----- Records for the task

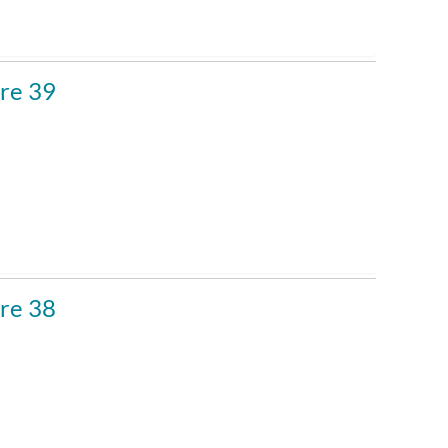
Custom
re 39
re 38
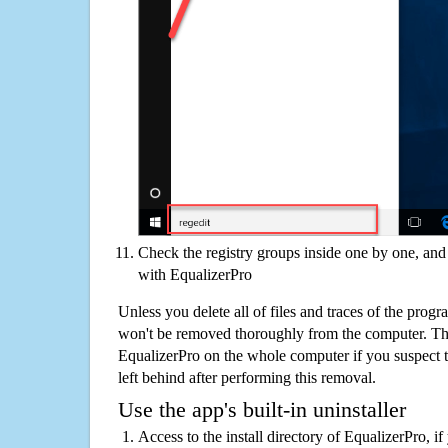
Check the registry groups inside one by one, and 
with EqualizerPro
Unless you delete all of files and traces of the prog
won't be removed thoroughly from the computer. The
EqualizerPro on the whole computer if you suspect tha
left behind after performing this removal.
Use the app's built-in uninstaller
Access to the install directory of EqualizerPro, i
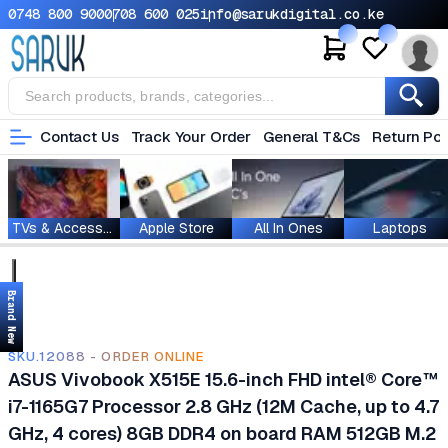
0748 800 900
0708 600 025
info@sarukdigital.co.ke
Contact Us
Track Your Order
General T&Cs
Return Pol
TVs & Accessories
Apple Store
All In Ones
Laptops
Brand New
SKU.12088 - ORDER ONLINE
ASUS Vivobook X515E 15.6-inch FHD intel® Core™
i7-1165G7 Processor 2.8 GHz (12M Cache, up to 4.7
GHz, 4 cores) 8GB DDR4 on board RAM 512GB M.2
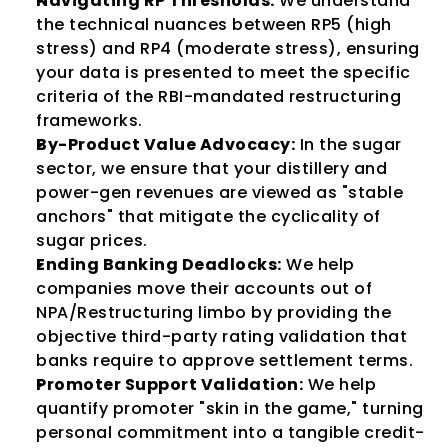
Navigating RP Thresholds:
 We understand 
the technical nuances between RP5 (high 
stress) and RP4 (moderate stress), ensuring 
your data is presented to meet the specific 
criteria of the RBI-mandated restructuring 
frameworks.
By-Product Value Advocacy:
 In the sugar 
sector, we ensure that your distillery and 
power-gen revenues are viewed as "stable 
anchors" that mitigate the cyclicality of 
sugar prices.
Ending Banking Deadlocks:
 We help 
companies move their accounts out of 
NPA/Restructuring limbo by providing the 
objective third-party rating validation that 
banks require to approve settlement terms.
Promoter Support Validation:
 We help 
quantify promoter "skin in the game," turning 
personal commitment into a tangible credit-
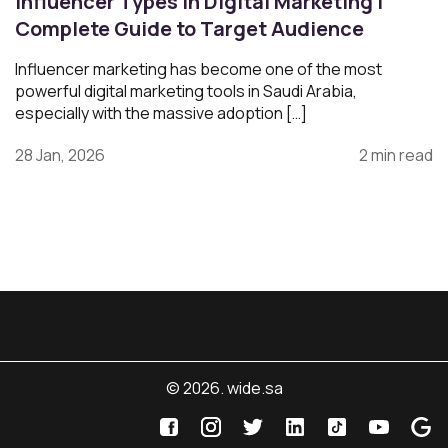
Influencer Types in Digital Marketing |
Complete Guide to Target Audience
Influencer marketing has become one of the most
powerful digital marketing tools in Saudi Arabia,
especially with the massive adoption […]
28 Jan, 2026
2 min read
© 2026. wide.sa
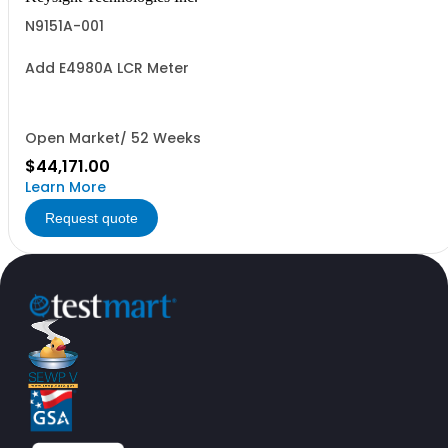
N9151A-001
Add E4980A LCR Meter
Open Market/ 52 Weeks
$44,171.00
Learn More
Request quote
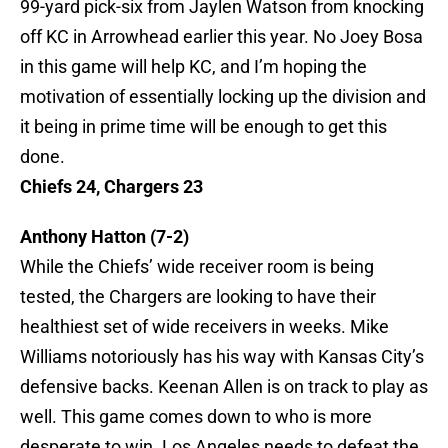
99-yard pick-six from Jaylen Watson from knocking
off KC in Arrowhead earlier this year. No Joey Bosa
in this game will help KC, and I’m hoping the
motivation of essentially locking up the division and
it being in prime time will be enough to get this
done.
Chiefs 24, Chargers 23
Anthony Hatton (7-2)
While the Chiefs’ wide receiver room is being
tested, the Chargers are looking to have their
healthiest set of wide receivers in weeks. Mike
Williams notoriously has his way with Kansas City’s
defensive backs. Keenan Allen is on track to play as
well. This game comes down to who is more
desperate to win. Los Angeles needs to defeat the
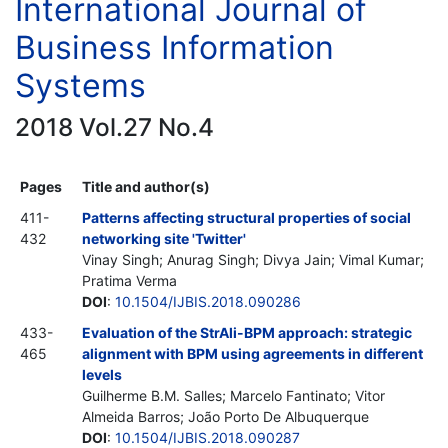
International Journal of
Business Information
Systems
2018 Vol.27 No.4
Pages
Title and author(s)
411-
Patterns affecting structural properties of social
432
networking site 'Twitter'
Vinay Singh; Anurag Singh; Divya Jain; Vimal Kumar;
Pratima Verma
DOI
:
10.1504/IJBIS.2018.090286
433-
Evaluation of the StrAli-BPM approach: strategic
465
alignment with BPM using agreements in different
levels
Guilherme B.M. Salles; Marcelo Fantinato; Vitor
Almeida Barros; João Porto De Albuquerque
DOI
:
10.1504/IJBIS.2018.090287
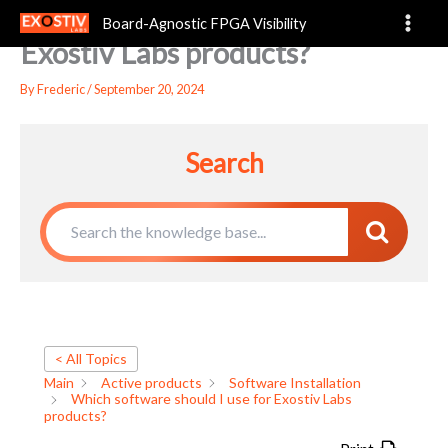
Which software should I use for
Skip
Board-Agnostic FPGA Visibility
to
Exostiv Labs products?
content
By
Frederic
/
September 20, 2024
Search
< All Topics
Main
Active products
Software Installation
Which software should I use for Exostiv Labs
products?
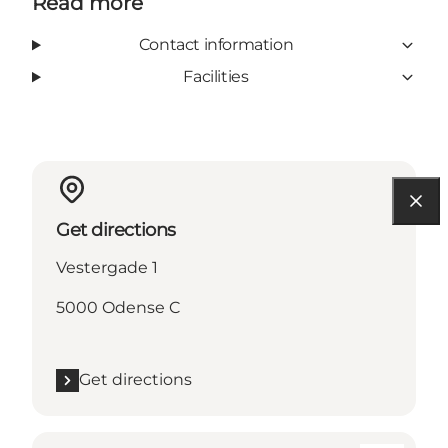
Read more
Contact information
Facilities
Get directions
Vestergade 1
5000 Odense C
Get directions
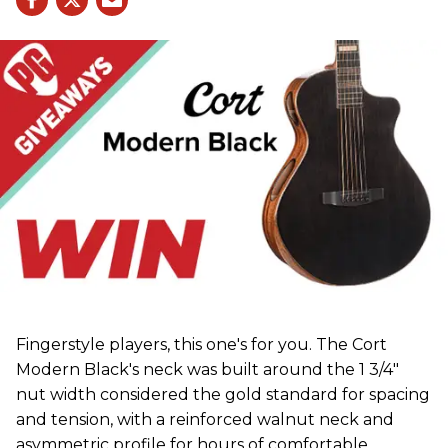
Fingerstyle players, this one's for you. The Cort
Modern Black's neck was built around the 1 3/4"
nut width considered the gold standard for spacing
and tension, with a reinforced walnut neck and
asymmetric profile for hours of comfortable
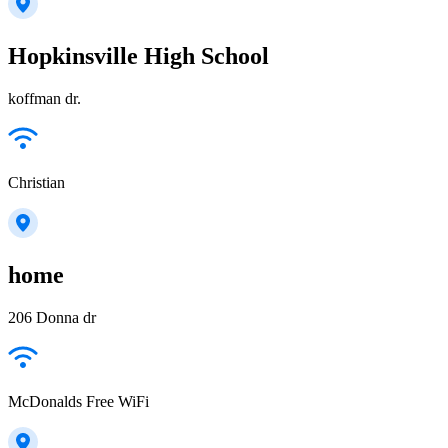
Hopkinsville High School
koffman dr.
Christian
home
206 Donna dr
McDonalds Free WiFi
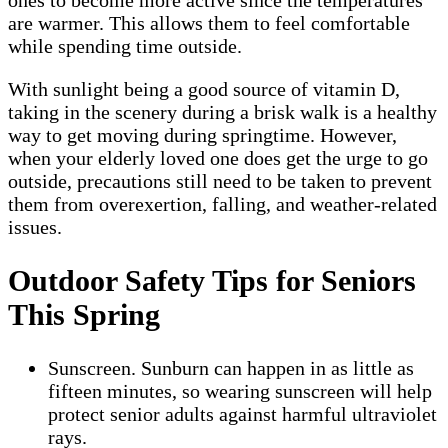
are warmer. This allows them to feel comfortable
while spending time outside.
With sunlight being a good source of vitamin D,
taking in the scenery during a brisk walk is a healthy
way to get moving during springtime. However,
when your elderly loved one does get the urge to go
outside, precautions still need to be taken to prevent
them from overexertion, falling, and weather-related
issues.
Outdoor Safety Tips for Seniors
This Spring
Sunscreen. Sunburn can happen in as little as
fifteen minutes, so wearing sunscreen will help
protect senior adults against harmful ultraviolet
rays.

----------
----- Records for the task

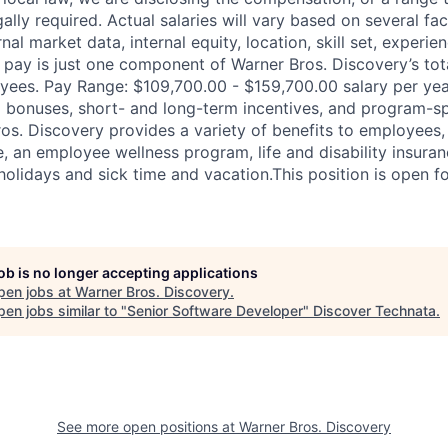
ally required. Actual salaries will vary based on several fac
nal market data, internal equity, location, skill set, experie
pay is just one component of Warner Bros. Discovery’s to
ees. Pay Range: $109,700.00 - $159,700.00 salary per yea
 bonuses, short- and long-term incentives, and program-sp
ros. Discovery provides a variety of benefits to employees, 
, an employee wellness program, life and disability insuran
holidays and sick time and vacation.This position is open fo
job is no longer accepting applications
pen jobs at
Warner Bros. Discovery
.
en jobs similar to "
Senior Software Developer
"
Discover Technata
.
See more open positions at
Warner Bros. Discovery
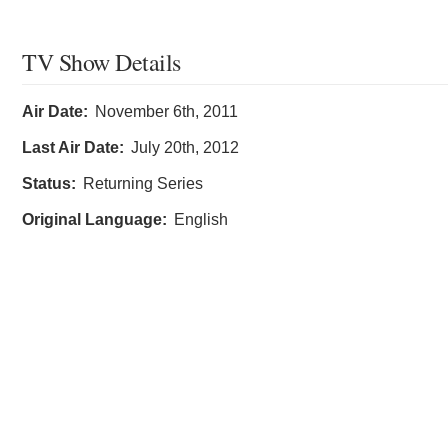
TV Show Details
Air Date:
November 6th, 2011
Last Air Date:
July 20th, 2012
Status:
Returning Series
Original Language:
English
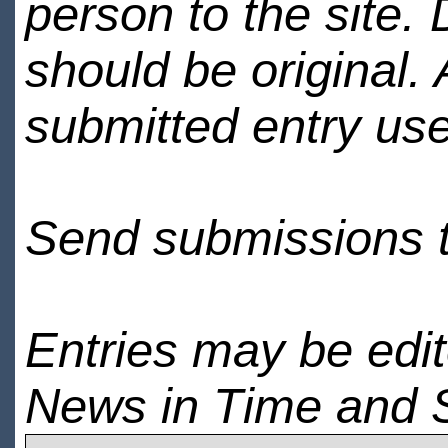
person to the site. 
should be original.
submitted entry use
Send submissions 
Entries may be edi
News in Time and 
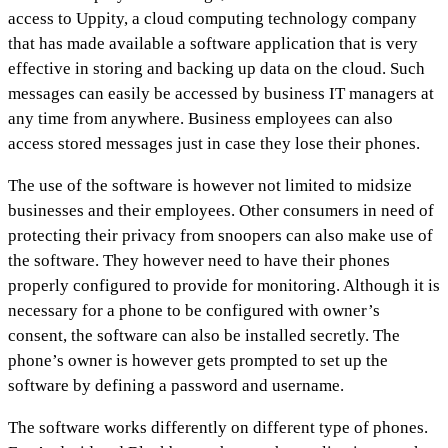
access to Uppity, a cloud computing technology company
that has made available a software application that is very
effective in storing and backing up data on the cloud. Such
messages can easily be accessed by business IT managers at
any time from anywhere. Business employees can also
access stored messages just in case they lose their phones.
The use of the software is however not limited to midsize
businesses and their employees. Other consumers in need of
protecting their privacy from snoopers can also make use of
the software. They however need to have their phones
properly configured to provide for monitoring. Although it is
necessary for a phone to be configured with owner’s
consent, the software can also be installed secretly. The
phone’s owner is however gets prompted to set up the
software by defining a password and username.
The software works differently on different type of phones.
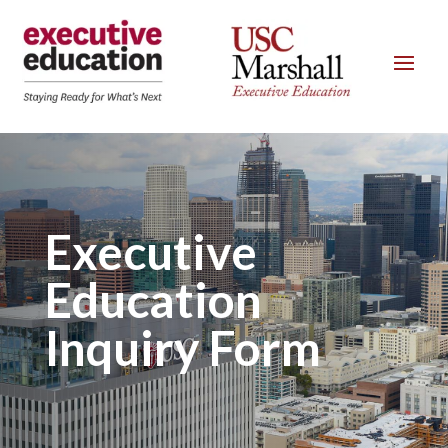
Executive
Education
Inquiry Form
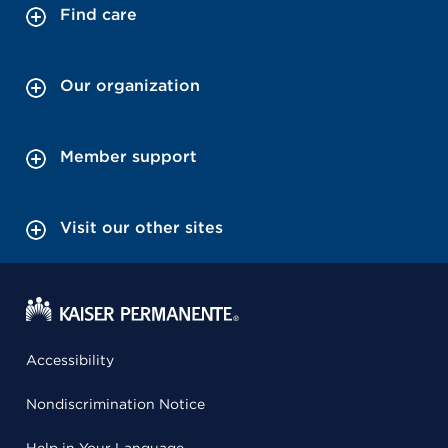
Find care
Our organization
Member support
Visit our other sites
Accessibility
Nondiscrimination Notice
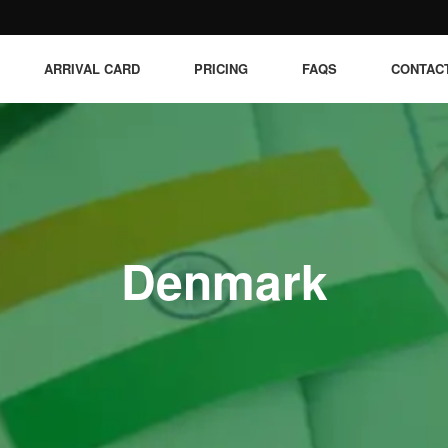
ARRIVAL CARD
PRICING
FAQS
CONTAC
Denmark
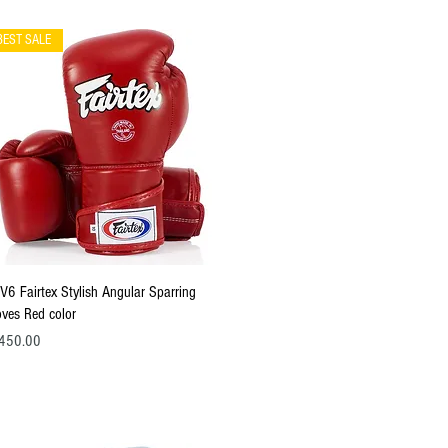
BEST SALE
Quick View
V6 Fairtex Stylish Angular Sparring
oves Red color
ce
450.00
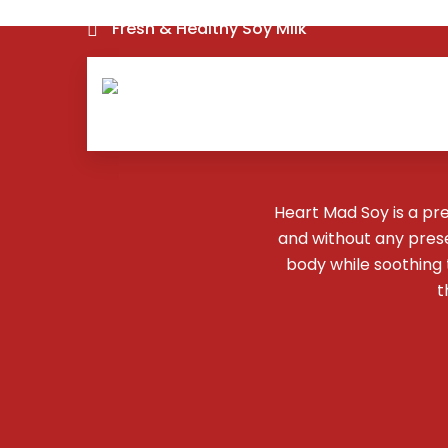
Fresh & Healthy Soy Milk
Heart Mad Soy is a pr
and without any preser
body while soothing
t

----------
----- Records for the task

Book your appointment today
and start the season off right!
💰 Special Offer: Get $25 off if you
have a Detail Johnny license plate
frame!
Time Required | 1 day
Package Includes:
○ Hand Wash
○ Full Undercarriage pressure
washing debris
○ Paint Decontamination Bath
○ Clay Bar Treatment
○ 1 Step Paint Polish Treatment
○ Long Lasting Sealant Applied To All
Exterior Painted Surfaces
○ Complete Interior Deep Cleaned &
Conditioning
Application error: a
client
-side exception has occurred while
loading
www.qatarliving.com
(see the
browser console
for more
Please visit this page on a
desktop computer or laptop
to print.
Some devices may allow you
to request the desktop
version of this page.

----------

=== The problem ===
From the records above, transcribe only the stretch from the line with "Pratima Verma" through the line with "Exostiv Labs products?", keeping both ends. Omit pictures.

=== Exercise solution ===
Pratima Verma
DOI
:
10.1504/IJBIS.2018.090286
433-
Evaluation of the StrAli-BPM approach: strategic
465
alignment with BPM using agreements in different
levels
Guilherme B.M. Salles; Marcelo Fantinato; Vitor
Almeida Barros; João Porto De Albuquerque
DOI
:
10.1504/IJBIS.2018.090287
Which software should I use for
Skip
Board-Agnostic FPGA Visibility
to
Exostiv Labs products?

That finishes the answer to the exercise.